Darn. Twas all going fine. Except that. Today I went to my gym and was using a machine when I noticed a small white device that I hadn’t seen before on the wall. I thought it was monitoring me but was afraid to do anything.
I eventually left but I figured that if I fought it, it would some how harm me. It terrified me and makes me afraid that it is waiting for me next time I go. However, I am still going to go.
Later on, I still get chills thinking about it but realize it was ridiculous. Is realizing it was not true after a form of recovery?
Has anyone gotten to the point where they can realize it is false in the moment?

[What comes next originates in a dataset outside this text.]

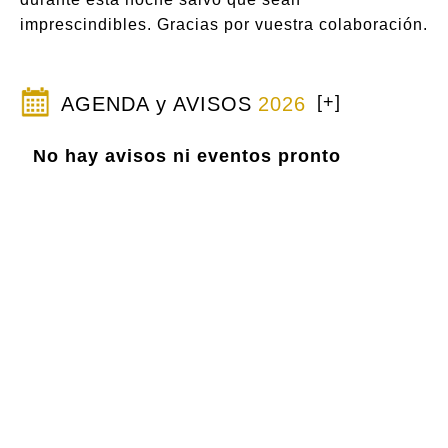
imprescindibles. Gracias por vuestra colaboración.
[+]
AGENDA y AVISOS
2026
No hay avisos ni eventos pronto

Glad you are still going to go back, wish I could say that in the moment of those times, I know it is false, but that would be a false statement. The past few months I am like you where things have been terrifying, but I can’t shake the beliefs…tomorrow, I finally see the psychiatrist and hopefully get a prescription. Hang in there though, and don’t let it defeat you or stop you from doing what you enjoy!
Yes I think this is an indication of recovery. If you didn’t realise something like the white box monitoring you isn’t real, and you never went back to the gym, then you wouldn’t be able to say you are on the road to recovery. But you did, so you must be! Well done!
Will you go back to the gym?
I understand ive been getting similar ■■■■…i
Not saying you should but ive been combating it with valums…or a half a loratab…all prescribed but i cant fight it without…i hope you can…
Thank you! I will go back. I might have to bring a friend next time but will,certainly go back.
Then I think you have chosen the recovery fork in the road.
I get sudden paranoia attacks about various things but I have a difficult time recognising it is paranoia. My psychiatrist identifies that it’s paranoia but I don’t. (I’m travelling down the opposite fork in the road).
I recommend that next time you go that you take a good look at that new machine. Maybe even ask an employee how to use it? It may not take all your concern away, but maybe give you an answer when your mind tells you the machine is monitoring you. I think it’s awesome that you know you were being paranoid, and that it won’t stop you from going back!
Sometimes I don’t recognize it, but I think we can train our minds to see it as false.
Yeah, I’ll be driving along and something will surprise me and then I start worrying about the car breaking down which is ludicrous because my car is in excellent condition. So, yeah, I’m aware it’s all in my head, even know the worry comes from being in a car accident years ago. But it’s hard to get my heart to stop beating fast. I take deep breaths and try to smile at myself.